EXERCISE REQUIREMENTS:
In the answer, transcribe exactly the lines from the beginning of the material through the line holding "Iz Grada Beča", and skip every picture.

★ ★ ★

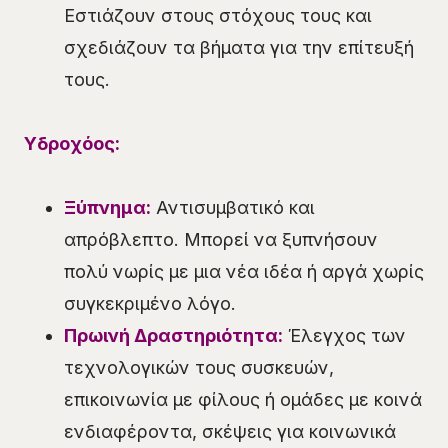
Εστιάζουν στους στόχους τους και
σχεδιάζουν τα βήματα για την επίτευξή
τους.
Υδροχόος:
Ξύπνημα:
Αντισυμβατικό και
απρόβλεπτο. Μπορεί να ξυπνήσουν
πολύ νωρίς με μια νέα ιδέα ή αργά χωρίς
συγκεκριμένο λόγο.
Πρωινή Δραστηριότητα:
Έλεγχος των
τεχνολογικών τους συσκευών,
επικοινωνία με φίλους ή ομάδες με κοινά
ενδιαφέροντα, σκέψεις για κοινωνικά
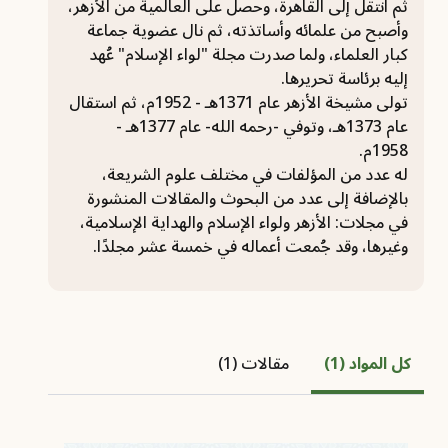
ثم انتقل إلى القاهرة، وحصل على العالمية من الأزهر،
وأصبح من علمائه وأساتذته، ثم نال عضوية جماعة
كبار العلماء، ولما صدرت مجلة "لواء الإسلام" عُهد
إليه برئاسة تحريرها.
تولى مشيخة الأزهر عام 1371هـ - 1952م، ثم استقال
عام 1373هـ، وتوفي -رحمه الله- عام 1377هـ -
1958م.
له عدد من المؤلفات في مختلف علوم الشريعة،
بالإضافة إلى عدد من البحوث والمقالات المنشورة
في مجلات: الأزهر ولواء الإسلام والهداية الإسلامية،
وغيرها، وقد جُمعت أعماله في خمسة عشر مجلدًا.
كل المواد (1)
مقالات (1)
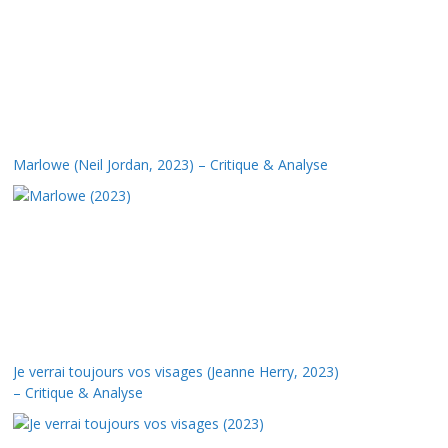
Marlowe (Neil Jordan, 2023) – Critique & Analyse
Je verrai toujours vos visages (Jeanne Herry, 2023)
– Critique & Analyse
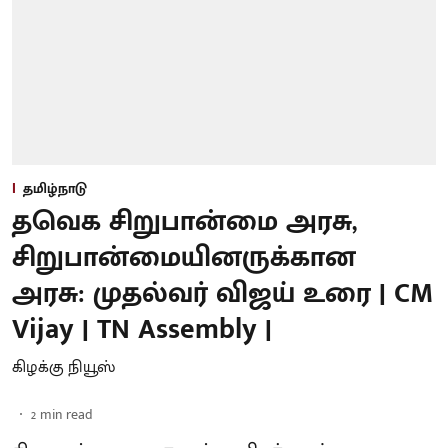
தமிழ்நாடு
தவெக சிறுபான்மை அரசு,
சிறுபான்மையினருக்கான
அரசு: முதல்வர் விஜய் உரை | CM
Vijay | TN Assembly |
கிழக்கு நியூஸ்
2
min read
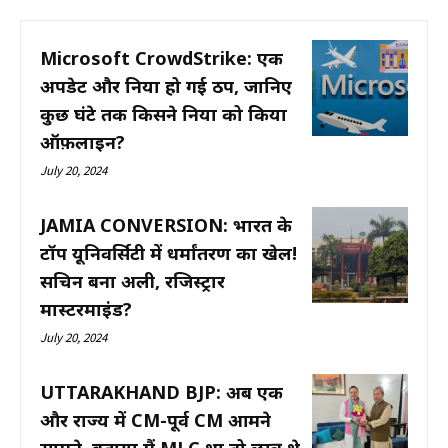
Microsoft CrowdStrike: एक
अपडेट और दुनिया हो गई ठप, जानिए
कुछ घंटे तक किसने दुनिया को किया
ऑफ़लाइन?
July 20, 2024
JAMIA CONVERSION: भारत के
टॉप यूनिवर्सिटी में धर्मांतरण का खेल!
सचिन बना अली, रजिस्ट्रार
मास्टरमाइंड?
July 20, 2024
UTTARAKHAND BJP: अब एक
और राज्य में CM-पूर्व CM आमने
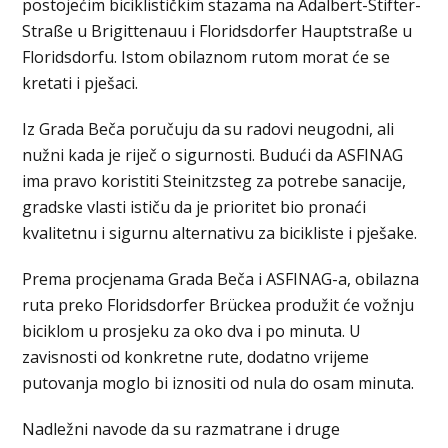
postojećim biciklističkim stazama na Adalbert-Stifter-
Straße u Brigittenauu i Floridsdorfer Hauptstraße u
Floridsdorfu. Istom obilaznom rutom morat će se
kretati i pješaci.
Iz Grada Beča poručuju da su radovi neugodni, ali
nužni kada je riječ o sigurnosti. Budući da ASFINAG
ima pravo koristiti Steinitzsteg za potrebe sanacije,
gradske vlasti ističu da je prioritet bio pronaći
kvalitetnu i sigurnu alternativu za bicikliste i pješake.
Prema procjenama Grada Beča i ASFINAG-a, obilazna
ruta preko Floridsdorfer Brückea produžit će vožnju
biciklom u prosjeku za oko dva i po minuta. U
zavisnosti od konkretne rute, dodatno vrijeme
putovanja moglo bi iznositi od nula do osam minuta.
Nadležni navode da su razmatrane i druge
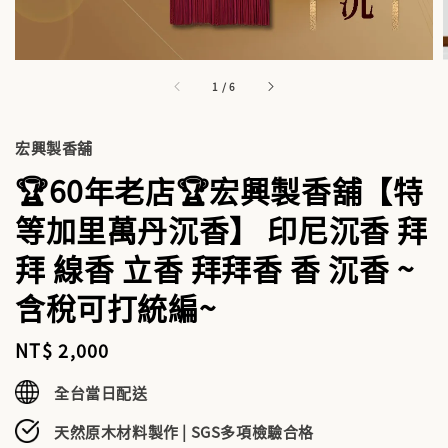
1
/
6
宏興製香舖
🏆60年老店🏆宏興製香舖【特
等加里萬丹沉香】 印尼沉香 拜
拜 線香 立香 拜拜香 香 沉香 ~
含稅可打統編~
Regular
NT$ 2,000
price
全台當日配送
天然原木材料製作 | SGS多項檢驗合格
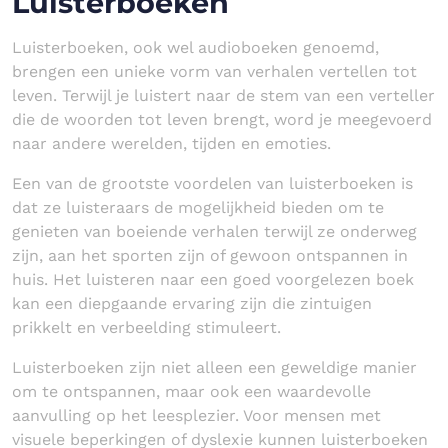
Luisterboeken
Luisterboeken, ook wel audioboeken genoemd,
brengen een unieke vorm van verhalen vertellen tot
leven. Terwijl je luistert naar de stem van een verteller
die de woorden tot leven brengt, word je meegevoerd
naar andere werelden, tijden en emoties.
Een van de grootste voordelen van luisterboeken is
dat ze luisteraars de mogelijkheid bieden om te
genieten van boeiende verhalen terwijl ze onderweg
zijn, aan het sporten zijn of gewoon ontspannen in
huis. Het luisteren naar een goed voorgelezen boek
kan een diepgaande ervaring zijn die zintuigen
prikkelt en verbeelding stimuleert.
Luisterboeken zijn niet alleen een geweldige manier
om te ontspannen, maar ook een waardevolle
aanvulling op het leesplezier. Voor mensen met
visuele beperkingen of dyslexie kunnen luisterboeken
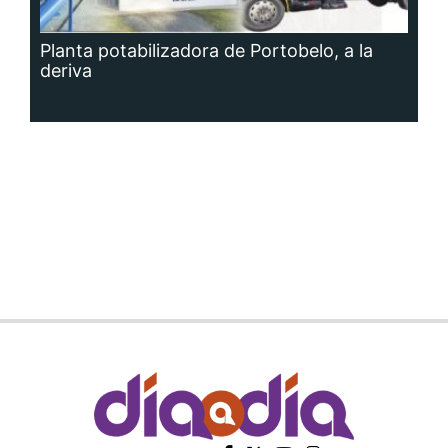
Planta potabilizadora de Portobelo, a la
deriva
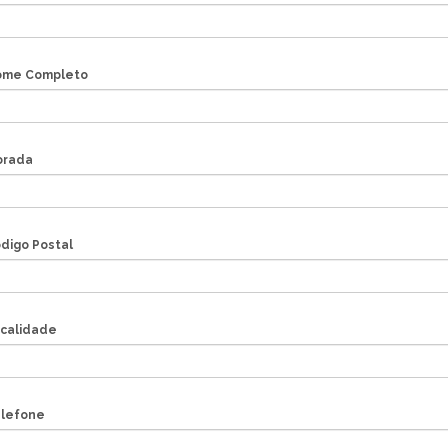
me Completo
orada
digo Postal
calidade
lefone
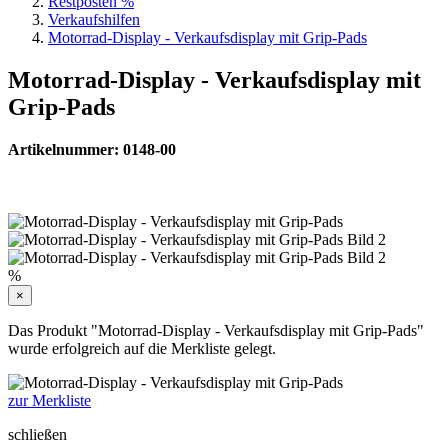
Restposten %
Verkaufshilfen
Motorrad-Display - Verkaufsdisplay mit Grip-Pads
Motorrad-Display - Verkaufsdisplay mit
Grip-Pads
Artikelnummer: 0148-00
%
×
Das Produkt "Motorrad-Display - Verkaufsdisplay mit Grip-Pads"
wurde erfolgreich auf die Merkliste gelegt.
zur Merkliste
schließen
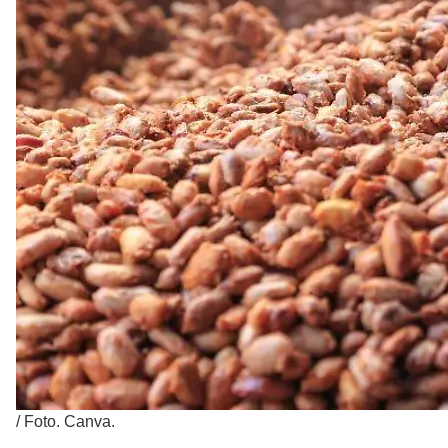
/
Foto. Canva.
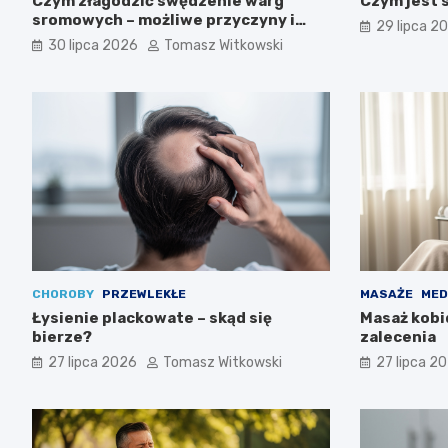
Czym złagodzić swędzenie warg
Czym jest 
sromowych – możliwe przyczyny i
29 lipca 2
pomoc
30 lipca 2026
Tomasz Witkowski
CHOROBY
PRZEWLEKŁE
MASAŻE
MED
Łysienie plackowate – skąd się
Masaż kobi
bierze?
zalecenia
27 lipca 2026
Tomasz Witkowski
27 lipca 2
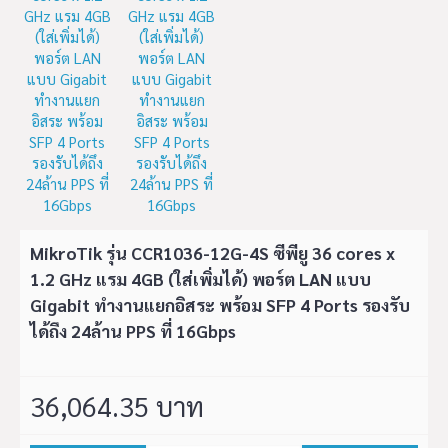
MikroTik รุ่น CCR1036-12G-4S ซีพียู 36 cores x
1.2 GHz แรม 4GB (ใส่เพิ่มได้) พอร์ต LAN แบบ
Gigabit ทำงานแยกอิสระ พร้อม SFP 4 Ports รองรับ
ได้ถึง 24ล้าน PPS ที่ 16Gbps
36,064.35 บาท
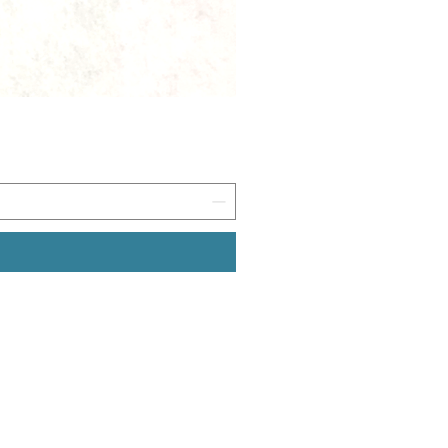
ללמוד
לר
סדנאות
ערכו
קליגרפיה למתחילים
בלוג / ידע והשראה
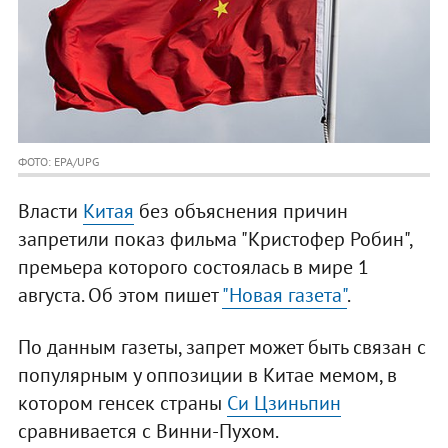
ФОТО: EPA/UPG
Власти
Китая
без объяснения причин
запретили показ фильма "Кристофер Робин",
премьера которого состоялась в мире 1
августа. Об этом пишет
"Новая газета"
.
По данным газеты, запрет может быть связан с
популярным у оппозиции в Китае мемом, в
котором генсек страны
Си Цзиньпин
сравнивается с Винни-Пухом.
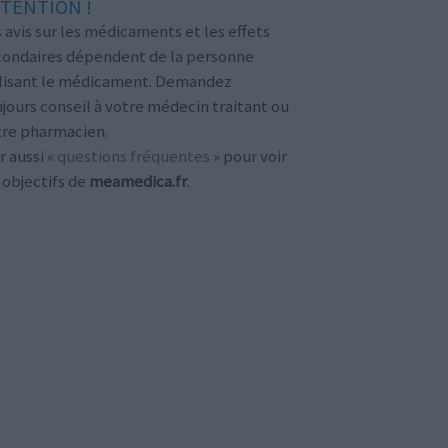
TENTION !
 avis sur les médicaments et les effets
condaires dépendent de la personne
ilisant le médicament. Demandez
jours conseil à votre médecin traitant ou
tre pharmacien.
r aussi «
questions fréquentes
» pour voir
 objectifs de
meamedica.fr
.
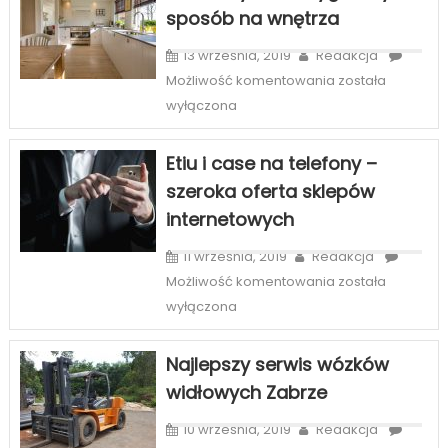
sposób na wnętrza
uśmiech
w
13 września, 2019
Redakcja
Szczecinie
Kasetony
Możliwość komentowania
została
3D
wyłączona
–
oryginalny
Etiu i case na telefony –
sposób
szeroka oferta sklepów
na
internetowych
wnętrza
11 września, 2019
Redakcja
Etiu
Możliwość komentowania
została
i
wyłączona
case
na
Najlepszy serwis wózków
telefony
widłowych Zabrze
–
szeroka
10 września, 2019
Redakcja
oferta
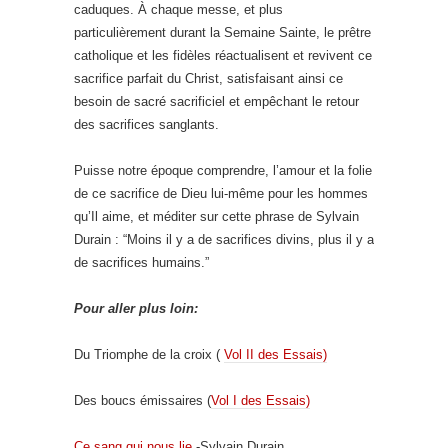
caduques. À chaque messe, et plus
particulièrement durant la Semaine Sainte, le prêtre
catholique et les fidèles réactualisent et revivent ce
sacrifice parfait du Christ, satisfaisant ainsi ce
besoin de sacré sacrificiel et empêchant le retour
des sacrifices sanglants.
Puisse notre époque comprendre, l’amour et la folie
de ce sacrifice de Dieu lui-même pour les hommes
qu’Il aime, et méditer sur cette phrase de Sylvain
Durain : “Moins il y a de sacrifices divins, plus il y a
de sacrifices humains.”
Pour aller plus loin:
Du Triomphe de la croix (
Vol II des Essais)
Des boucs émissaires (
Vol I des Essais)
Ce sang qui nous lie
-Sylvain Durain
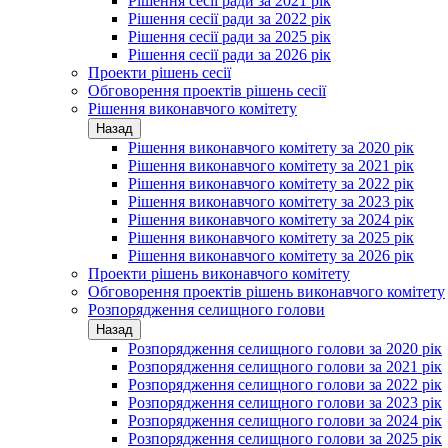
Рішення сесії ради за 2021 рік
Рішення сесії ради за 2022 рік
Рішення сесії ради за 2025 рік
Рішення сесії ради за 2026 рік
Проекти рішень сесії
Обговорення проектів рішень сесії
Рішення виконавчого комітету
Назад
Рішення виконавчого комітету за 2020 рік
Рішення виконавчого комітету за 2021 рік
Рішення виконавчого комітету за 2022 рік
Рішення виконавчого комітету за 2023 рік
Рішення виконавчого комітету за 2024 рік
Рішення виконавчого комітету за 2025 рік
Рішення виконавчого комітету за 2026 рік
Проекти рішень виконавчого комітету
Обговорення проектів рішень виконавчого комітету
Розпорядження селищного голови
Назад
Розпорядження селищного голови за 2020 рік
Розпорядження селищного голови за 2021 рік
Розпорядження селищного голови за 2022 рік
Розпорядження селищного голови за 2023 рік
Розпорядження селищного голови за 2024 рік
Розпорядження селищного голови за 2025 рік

★ ★ ★

PROBLEM SOLUTION:
Εστιάζουν στους στόχους τους και
σχεδιάζουν τα βήματα για την επίτευξή
τους.
Υδροχόος:
Ξύπνημα:
Αντισυμβατικό και
απρόβλεπτο. Μπορεί να ξυπνήσουν
πολύ νωρίς με μια νέα ιδέα ή αργά χωρίς
συγκεκριμένο λόγο.
Πρωινή Δραστηριότητα:
Έλεγχος των
τεχνολογικών τους συσκευών,
επικοινωνία με φίλους ή ομάδες με κοινά
ενδιαφέροντα, σκέψεις για κοινωνικά
ثم انتقل إلى القاهرة، وحصل على العالمية من الأزهر،
وأصبح من علمائه وأساتذته، ثم نال عضوية جماعة
كبار العلماء، ولما صدرت مجلة "لواء الإسلام" عُهد
إليه برئاسة تحريرها.
تولى مشيخة الأزهر عام 1371هـ - 1952م، ثم استقال
عام 1373هـ، وتوفي -رحمه الله- عام 1377هـ -
1958م.
له عدد من المؤلفات في مختلف علوم الشريعة،
بالإضافة إلى عدد من البحوث والمقالات المنشورة
في مجلات: الأزهر ولواء الإسلام والهداية الإسلامية،
وغيرها، وقد جُمعت أعماله في خمسة عشر مجلدًا.
كل المواد (1)
مقالات (1)
Marlowe (Neil Jordan, 2023) – Critique & Analyse
Je verrai toujours vos visages (Jeanne Herry, 2023)
– Critique & Analyse
தமிழ்நாடு
தவெக சிறுபான்மை அரசு,
சிறுபான்மையினருக்கான
அரசு: முதல்வர் விஜய் உரை | CM
Vijay | TN Assembly |
கிழக்கு நியூஸ்
2
min read
Microsoft CrowdStrike: एक
अपडेट और दुनिया हो गई ठप, जानिए
कुछ घंटे तक किसने दुनिया को किया
ऑफ़लाइन?
July 20, 2024
JAMIA CONVERSION: भारत के
टॉप यूनिवर्सिटी में धर्मांतरण का खेल!
सचिन बना अली, रजिस्ट्रार
मास्टरमाइंड?
July 20, 2024
UTTARAKHAND BJP: अब एक
और राज्य में CM-पूर्व CM आमने
postojećim biciklističkim stazama na Adalbert-Stifter-
Straße u Brigittenauu i Floridsdorfer Hauptstraße u
Floridsdorfu. Istom obilaznom rutom morat će se
kretati i pješaci.
Iz Grada Beča poručuju da su radovi neugodni, ali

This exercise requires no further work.